- TASK DESCRIPTION: Would you repeat the data below exactly, taking out the images?
________________
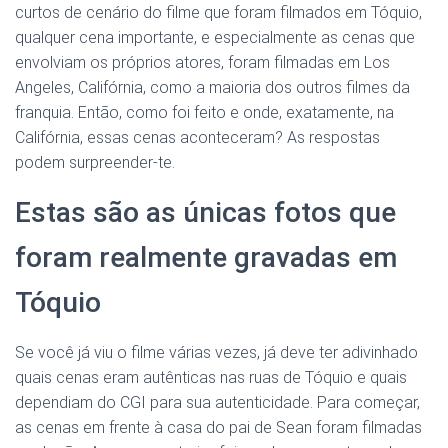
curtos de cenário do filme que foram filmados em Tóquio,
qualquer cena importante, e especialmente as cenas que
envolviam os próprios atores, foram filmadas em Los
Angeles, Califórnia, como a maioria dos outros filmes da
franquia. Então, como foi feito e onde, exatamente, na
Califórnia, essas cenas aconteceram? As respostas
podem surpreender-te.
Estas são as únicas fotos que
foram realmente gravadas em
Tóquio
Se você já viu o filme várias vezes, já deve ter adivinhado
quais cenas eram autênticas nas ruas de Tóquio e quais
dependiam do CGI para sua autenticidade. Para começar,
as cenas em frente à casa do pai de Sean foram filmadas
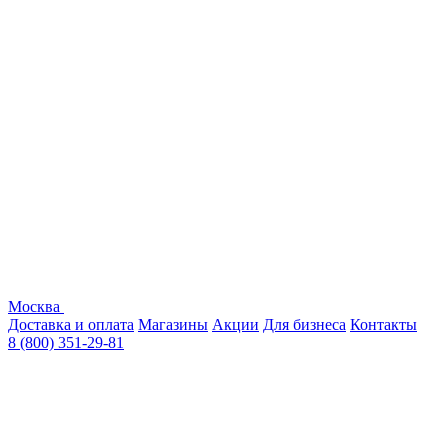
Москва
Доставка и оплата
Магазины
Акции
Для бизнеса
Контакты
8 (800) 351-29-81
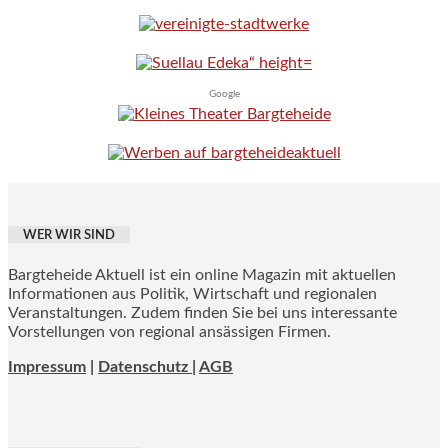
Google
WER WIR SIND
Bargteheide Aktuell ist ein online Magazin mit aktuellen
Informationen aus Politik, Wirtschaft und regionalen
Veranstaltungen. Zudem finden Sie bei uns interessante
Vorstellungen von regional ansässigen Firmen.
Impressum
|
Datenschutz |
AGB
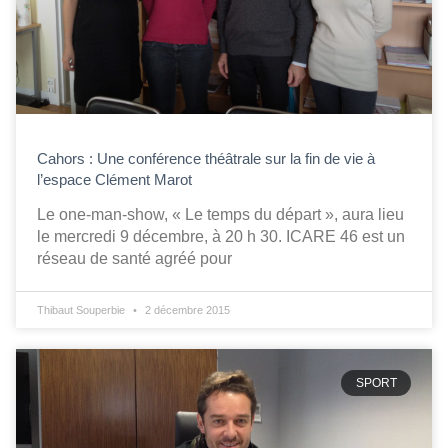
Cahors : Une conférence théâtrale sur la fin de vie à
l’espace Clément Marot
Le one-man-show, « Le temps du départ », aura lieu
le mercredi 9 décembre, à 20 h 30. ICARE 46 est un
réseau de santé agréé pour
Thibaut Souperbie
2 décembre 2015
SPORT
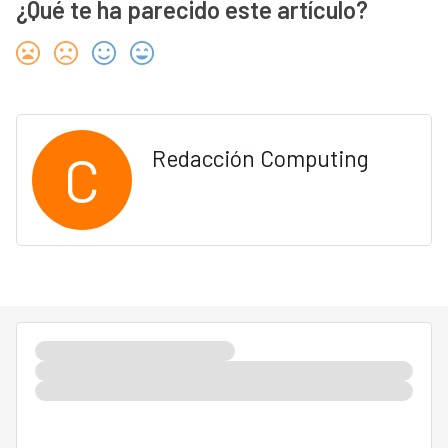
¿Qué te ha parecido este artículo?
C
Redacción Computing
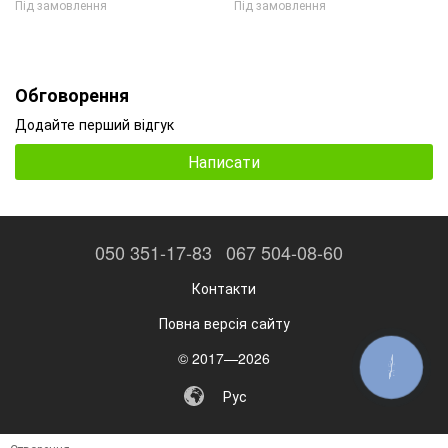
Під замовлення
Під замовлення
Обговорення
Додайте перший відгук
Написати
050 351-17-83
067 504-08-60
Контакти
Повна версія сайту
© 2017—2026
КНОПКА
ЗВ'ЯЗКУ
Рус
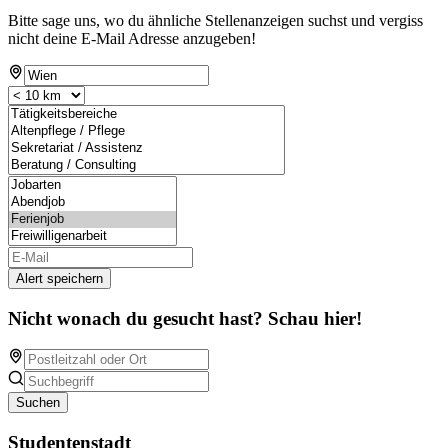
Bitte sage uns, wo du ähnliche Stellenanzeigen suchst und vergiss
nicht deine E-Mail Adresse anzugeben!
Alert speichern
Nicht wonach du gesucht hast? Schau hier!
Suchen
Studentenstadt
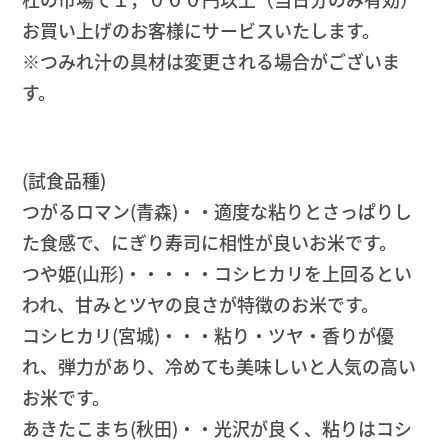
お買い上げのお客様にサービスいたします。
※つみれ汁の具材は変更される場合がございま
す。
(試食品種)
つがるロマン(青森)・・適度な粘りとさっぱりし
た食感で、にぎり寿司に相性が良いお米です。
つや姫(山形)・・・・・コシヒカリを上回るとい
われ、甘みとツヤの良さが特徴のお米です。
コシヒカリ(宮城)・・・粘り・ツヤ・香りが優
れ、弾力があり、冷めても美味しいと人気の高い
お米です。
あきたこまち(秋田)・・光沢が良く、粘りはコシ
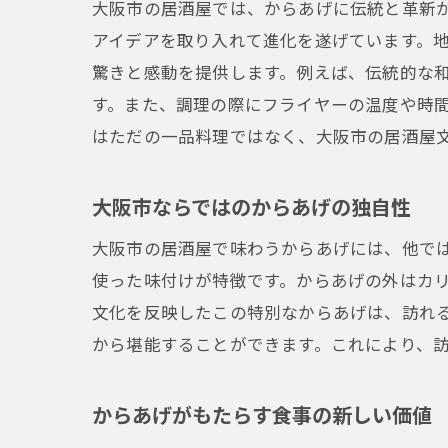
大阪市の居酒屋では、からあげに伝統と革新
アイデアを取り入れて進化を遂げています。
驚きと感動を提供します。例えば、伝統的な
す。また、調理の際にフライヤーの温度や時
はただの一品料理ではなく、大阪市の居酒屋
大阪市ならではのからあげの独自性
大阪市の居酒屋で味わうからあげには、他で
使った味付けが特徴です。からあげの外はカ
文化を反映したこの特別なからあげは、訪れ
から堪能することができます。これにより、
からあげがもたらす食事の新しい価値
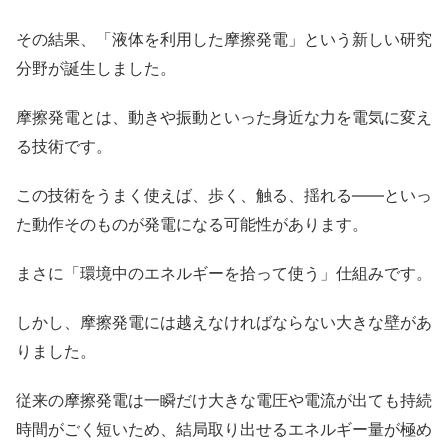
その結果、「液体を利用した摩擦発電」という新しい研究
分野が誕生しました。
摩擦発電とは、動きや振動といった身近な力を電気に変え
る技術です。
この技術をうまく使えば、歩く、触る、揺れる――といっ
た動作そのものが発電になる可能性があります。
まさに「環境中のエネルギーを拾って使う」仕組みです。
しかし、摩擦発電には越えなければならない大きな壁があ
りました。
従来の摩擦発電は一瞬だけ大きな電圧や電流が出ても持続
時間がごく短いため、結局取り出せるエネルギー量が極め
________________
- OUTPUT OF THE TASK:
curtos de cenário do filme que foram filmados em Tóquio,
qualquer cena importante, e especialmente as cenas que
envolviam os próprios atores, foram filmadas em Los
Angeles, Califórnia, como a maioria dos outros filmes da
franquia. Então, como foi feito e onde, exatamente, na
Califórnia, essas cenas aconteceram? As respostas
podem surpreender-te.
Estas são as únicas fotos que
foram realmente gravadas em
Tóquio
Se você já viu o filme várias vezes, já deve ter adivinhado
quais cenas eram autênticas nas ruas de Tóquio e quais
dependiam do CGI para sua autenticidade. Para começar,
as cenas em frente à casa do pai de Sean foram filmadas
Москва
Доставка и оплата
Магазины
Акции
Для бизнеса
Контакты
8 (800) 351-29-81
Google
WER WIR SIND
Bargteheide Aktuell ist ein online Magazin mit aktuellen
Informationen aus Politik, Wirtschaft und regionalen
Veranstaltungen. Zudem finden Sie bei uns interessante
Vorstellungen von regional ansässigen Firmen.
Impressum
|
Datenschutz |
AGB
Cahors : Une conférence théâtrale sur la fin de vie à
l’espace Clément Marot
Le one-man-show, « Le temps du départ », aura lieu
le mercredi 9 décembre, à 20 h 30. ICARE 46 est un
réseau de santé agréé pour
Thibaut Souperbie
2 décembre 2015
SPORT
¿Qué te ha parecido este artículo?
C
Redacción Computing
Під замовлення
Під замовлення
Обговорення
Додайте перший відгук
Написати
050 351-17-83
067 504-08-60
Контакти
Повна версія сайту
© 2017—2026
КНОПКА
ЗВ'ЯЗКУ
Рус
Bitte sage uns, wo du ähnliche Stellenanzeigen suchst und vergiss
nicht deine E-Mail Adresse anzugeben!
Alert speichern
Nicht wonach du gesucht hast? Schau hier!
Suchen
Studentenstadt
お買い上げのお客様にサービスいたします。
※つみれ汁の具材は変更される場合がございま
す。
(試食品種)
つがるロマン(青森)・・適度な粘りとさっぱりし
た食感で、にぎり寿司に相性が良いお米です。
つや姫(山形)・・・・・コシヒカリを上回るとい
われ、甘みとツヤの良さが特徴のお米です。
コシヒカリ(宮城)・・・粘り・ツヤ・香りが優
れ、弾力があり、冷めても美味しいと人気の高い
お米です。
あきたこまち(秋田)・・光沢が良く、粘りはコシ
大阪市の居酒屋では、からあげに伝統と革新
アイデアを取り入れて進化を遂げています。
驚きと感動を提供します。例えば、伝統的な
す。また、調理の際にフライヤーの温度や時
はただの一品料理ではなく、大阪市の居酒屋
大阪市ならではのからあげの独自性
大阪市の居酒屋で味わうからあげには、他で
使った味付けが特徴です。からあげの外はカ
文化を反映したこの特別なからあげは、訪れ
から堪能することができます。これにより、
からあげがもたらす食事の新しい価値
その結果、「液体を利用した摩擦発電」という新しい研究
分野が誕生しました。
摩擦発電とは、動きや振動といった身近な力を電気に変え
る技術です。
この技術をうまく使えば、歩く、触る、揺れる――といっ
た動作そのものが発電になる可能性があります。
まさに「環境中のエネルギーを拾って使う」仕組みです。
しかし、摩擦発電には越えなければならない大きな壁があ
りました。
従来の摩擦発電は一瞬だけ大きな電圧や電流が出ても持続
時間がごく短いため、結局取り出せるエネルギー量が極め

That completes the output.